### TASK ITEM
Output every entry exactly as written, skipping any pictures.

### GIVEN INFORMATION
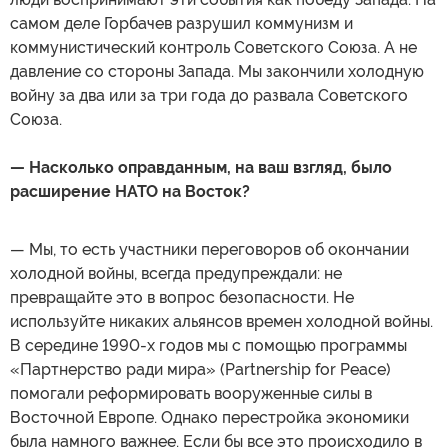
самом деле Горбачев разрушил коммунизм и
коммунистический контроль Советского Союза. А не
давление со стороны Запада. Мы закончили холодную
войну за два или за три года до развала Советского
Союза.
— Насколько оправданным, на ваш взгляд, было
расширение НАТО на Восток?
— Мы, то есть участники переговоров об окончании
холодной войны, всегда предупреждали: не
превращайте это в вопрос безопасности. Не
используйте никаких альянсов времен холодной войны.
В середине 1990-х годов мы с помощью программы
«Партнерство ради мира» (Partnership for Peace)
помогали реформировать вооруженные силы в
Восточной Европе. Однако перестройка экономики
была намного важнее. Если бы все это происходило в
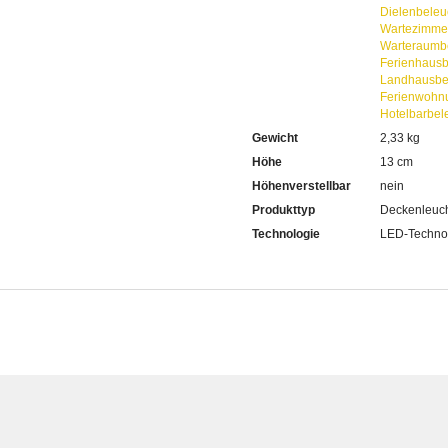
Dielenbeleu
Wartezimme
Warteraumb
Ferienhaus
Landhausbe
Ferienwohn
Hotelbarbel
Gewicht
2,33 kg
Höhe
13 cm
Höhenverstellbar
nein
Produkttyp
Deckenleuc
Technologie
LED-Techno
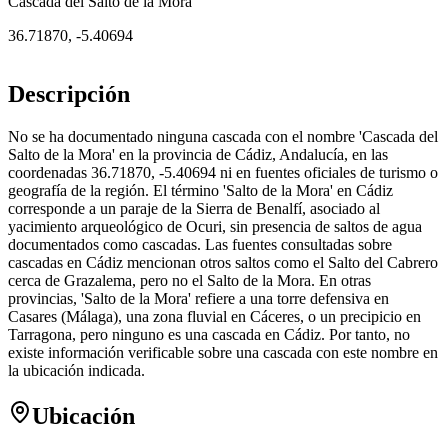
Cascada del Salto de la Mora
36.71870
,
-5.40694
Descripción
No se ha documentado ninguna cascada con el nombre 'Cascada del
Salto de la Mora' en la provincia de Cádiz, Andalucía, en las
coordenadas 36.71870, -5.40694 ni en fuentes oficiales de turismo o
geografía de la región. El término 'Salto de la Mora' en Cádiz
corresponde a un paraje de la Sierra de Benalfí, asociado al
yacimiento arqueológico de Ocuri, sin presencia de saltos de agua
documentados como cascadas. Las fuentes consultadas sobre
cascadas en Cádiz mencionan otros saltos como el Salto del Cabrero
cerca de Grazalema, pero no el Salto de la Mora. En otras
provincias, 'Salto de la Mora' refiere a una torre defensiva en
Casares (Málaga), una zona fluvial en Cáceres, o un precipicio en
Tarragona, pero ninguno es una cascada en Cádiz. Por tanto, no
existe información verificable sobre una cascada con este nombre en
la ubicación indicada.
Ubicación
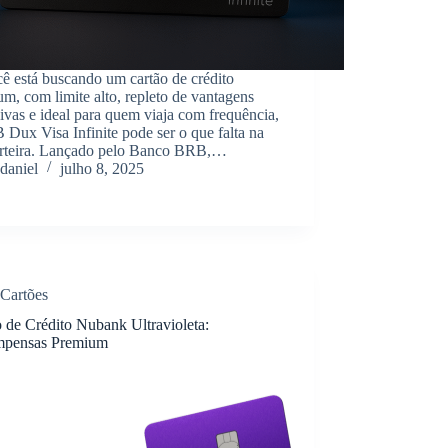
ê está buscando um cartão de crédito
m, com limite alto, repleto de vantagens
ivas e ideal para quem viaja com frequência,
Dux Visa Infinite pode ser o que falta na
arteira. Lançado pelo Banco BRB,…
daniel
julho 8, 2025
Cartões
 de Crédito Nubank Ultravioleta:
pensas Premium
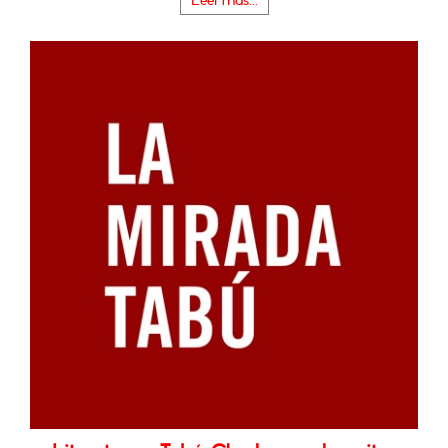
Leer más...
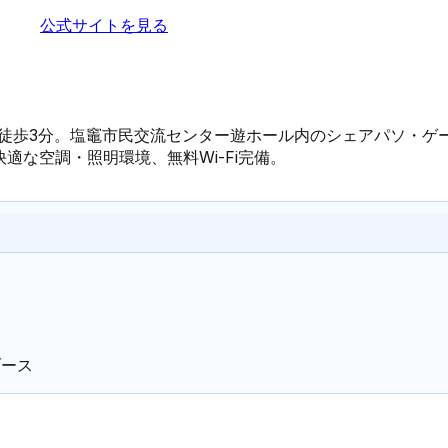
公式サイトを見る
り徒歩3分。塩竈市民交流センター遊ホール内のシェアパソ・ゲ
快適な空調・照明環境、無料Wi-Fi完備。
ブース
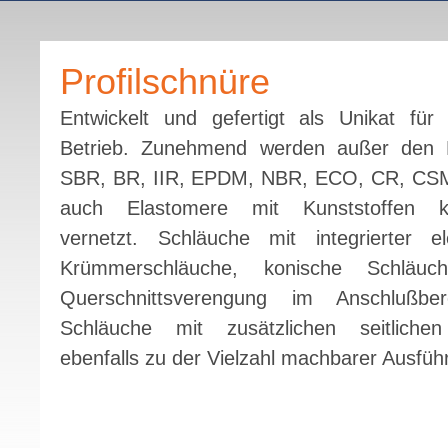
Profilschnüre
Entwickelt und gefertigt als Unikat für
Betrieb. Zunehmend werden außer den 
SBR, BR, IIR, EPDM, NBR, ECO, CR, C
auch Elastomere mit Kunststoffen k
vernetzt. Schläuche mit integrierter el
Krümmerschläuche, konische Schläuc
Querschnittsverengung im Anschlußbere
Schläuche mit zusätzlichen seitlich
ebenfalls zu der Vielzahl machbarer Ausfüh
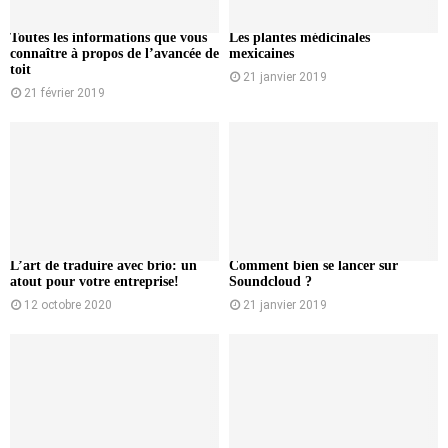
Toutes les informations que vous
Les plantes médicinales
connaître à propos de l’avancée de
mexicaines
toit
21 janvier 2019
21 février 2019
L’art de traduire avec brio: un
Comment bien se lancer sur
atout pour votre entreprise!
Soundcloud ?
12 octobre 2020
21 janvier 2019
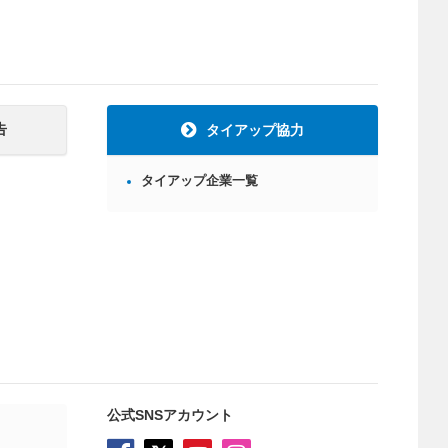
告
タイアップ協力
タイアップ企業一覧
公式SNSアカウント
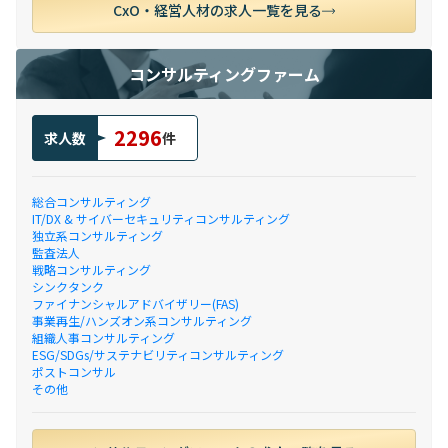
CxO・経営人材の求人一覧を見る
コンサルティングファーム
2296
求人数
件
総合コンサルティング
IT/DX & サイバーセキュリティコンサルティング
独立系コンサルティング
監査法人
戦略コンサルティング
シンクタンク
ファイナンシャルアドバイザリー(FAS)
事業再生/ハンズオン系コンサルティング
組織人事コンサルティング
ESG/SDGs/サステナビリティコンサルティング
ポストコンサル
その他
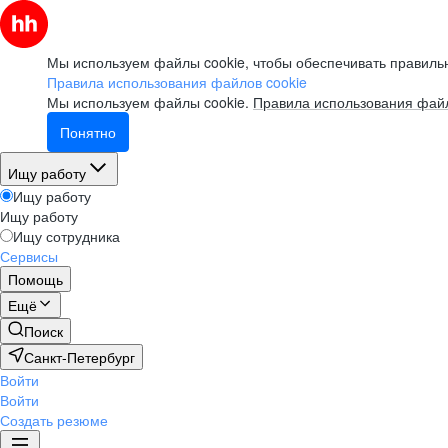
Мы используем файлы cookie, чтобы обеспечивать правильн
Правила использования файлов cookie
Мы используем файлы cookie.
Правила использования файл
Понятно
Ищу работу
Ищу работу
Ищу работу
Ищу сотрудника
Сервисы
Помощь
Ещё
Поиск
Санкт-Петербург
Войти
Войти
Создать резюме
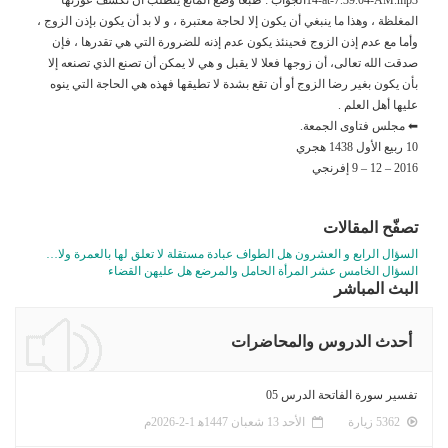
المغلظة ، وهذا ما ينبغي أن يكون إلا لحاجة معتبرة ، و لا بد أن يكون بإذن الزوج ،
وأما مع عدم إذن الزوج فحينئذ يكون عدم إذنه للضرورة التي هي تقدرها ، فإن
صدقت الله تعالى، أن زوجها فعلا لا يقبل و هي لا يمكن أن تصنع الذي تصنعه إلا
بأن يكون بغير رضا الزوج أو أن تقع بشدة لا تطيقها فهذه هي الحاجة التي ينوه
عليها أهل العلم .
⬅ مجلس فتاوى الجمعة.
10 ربيع الأول 1438 هجري
2016 – 12 – 9 إفرنجي
تصفّح المقالات
السؤال الرابع و العشرون هل الطواف عبادة مستقلة لا تعلق لها بالعمرة ولا…
السؤال الخامس عشر المرأة الحامل والمرضع هل عليهن القضاء
البث المباشر
أحدث الدروس والمحاضرات
تفسير سورة الفاتحة الدرس 05
5362 زيارة
الأحد 13 شعبان 1447ﻫ 1-2-2026م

### EXERCISE RESULT
самом деле Горбачев разрушил коммунизм и
коммунистический контроль Советского Союза. А не
давление со стороны Запада. Мы закончили холодную
войну за два или за три года до развала Советского
Союза.
— Насколько оправданным, на ваш взгляд, было
расширение НАТО на Восток?
— Мы, то есть участники переговоров об окончании
холодной войны, всегда предупреждали: не
превращайте это в вопрос безопасности. Не
используйте никаких альянсов времен холодной войны.
В середине 1990-х годов мы с помощью программы
«Партнерство ради мира» (Partnership for Peace)
помогали реформировать вооруженные силы в
Восточной Европе. Однако перестройка экономики
была намного важнее. Если бы все это происходило в
Dielenbeleu
Wartezimme
Warteraumb
Ferienhaus
Landhausbe
Ferienwohn
Hotelbarbel
Gewicht
2,33 kg
Höhe
13 cm
Höhenverstellbar
nein
Produkttyp
Deckenleuc
Technologie
LED-Techno
Cascada del Salto de la Mora
36.71870
,
-5.40694
Descripción
No se ha documentado ninguna cascada con el nombre 'Cascada del
Salto de la Mora' en la provincia de Cádiz, Andalucía, en las
coordenadas 36.71870, -5.40694 ni en fuentes oficiales de turismo o
geografía de la región. El término 'Salto de la Mora' en Cádiz
corresponde a un paraje de la Sierra de Benalfí, asociado al
yacimiento arqueológico de Ocuri, sin presencia de saltos de agua
documentados como cascadas. Las fuentes consultadas sobre
cascadas en Cádiz mencionan otros saltos como el Salto del Cabrero
cerca de Grazalema, pero no el Salto de la Mora. En otras
provincias, 'Salto de la Mora' refiere a una torre defensiva en
Casares (Málaga), una zona fluvial en Cáceres, o un precipicio en
Tarragona, pero ninguno es una cascada en Cádiz. Por tanto, no
existe información verificable sobre una cascada con este nombre en
la ubicación indicada.
Ubicación
ê está buscando um cartão de crédito
m, com limite alto, repleto de vantagens
ivas e ideal para quem viaja com frequência,
Dux Visa Infinite pode ser o que falta na
arteira. Lançado pelo Banco BRB,…
daniel
julho 8, 2025
Cartões
 de Crédito Nubank Ultravioleta:
pensas Premium
Leer más...
公式サイトを見る
り徒歩3分。塩竈市民交流センター遊ホール内のシェアパソ・ゲ
快適な空調・照明環境、無料Wi-Fi完備。
ブース
Profilschnüre
Entwickelt und gefertigt als Unikat für
Betrieb. Zunehmend werden außer den 
SBR, BR, IIR, EPDM, NBR, ECO, CR, C
auch Elastomere mit Kunststoffen k
vernetzt. Schläuche mit integrierter el
Krümmerschläuche, konische Schläuc
Querschnittsverengung im Anschlußbere
Schläuche mit zusätzlichen seitlich
ebenfalls zu der Vielzahl machbarer Ausfüh
Toutes les informations que vous
Les plantes médicinales
connaître à propos de l’avancée de
mexicaines
toit
21 janvier 2019
21 février 2019
L’art de traduire avec brio: un
Comment bien se lancer sur
atout pour votre entreprise!
Soundcloud ?
12 octobre 2020
21 janvier 2019
告
タイアップ協力
タイアップ企業一覧
公式SNSアカウント
CxO・経営人材の求人一覧を見る
コンサルティングファーム
2296
求人数
件
総合コンサルティング
IT/DX & サイバーセキュリティコンサルティング
独立系コンサルティング
監査法人
戦略コンサルティング
シンクタンク
ファイナンシャルアドバイザリー(FAS)
事業再生/ハンズオン系コンサルティング
組織人事コンサルティング
ESG/SDGs/サステナビリティコンサルティング
ポストコンサル
その他
Мы используем файлы cookie, чтобы обеспечивать правильн
Правила использования файлов cookie
Мы используем файлы cookie.
Правила использования файл
Понятно
Ищу работу
Ищу работу
Ищу работу
Ищу сотрудника
Сервисы
Помощь
Ещё
Поиск
Санкт-Петербург
Войти
Войти
Создать резюме
المغلظة ، وهذا ما ينبغي أن يكون إلا لحاجة معتبرة ، و لا بد أن يكون بإذن الزوج ،
وأما مع عدم إذن الزوج فحينئذ يكون عدم إذنه للضرورة التي هي تقدرها ، فإن
صدقت الله تعالى، أن زوجها فعلا لا يقبل و هي لا يمكن أن تصنع الذي تصنعه إلا
بأن يكون بغير رضا الزوج أو أن تقع بشدة لا تطيقها فهذه هي الحاجة التي ينوه
عليها أهل العلم .
⬅ مجلس فتاوى الجمعة.
10 ربيع الأول 1438 هجري
2016 – 12 – 9 إفرنجي
تصفّح المقالات
السؤال الرابع و العشرون هل الطواف عبادة مستقلة لا تعلق لها بالعمرة ولا…
السؤال الخامس عشر المرأة الحامل والمرضع هل عليهن القضاء
البث المباشر
أحدث الدروس والمحاضرات
تفسير سورة الفاتحة الدرس 05
5362 زيارة
الأحد 13 شعبان 1447ﻫ 1-2-2026م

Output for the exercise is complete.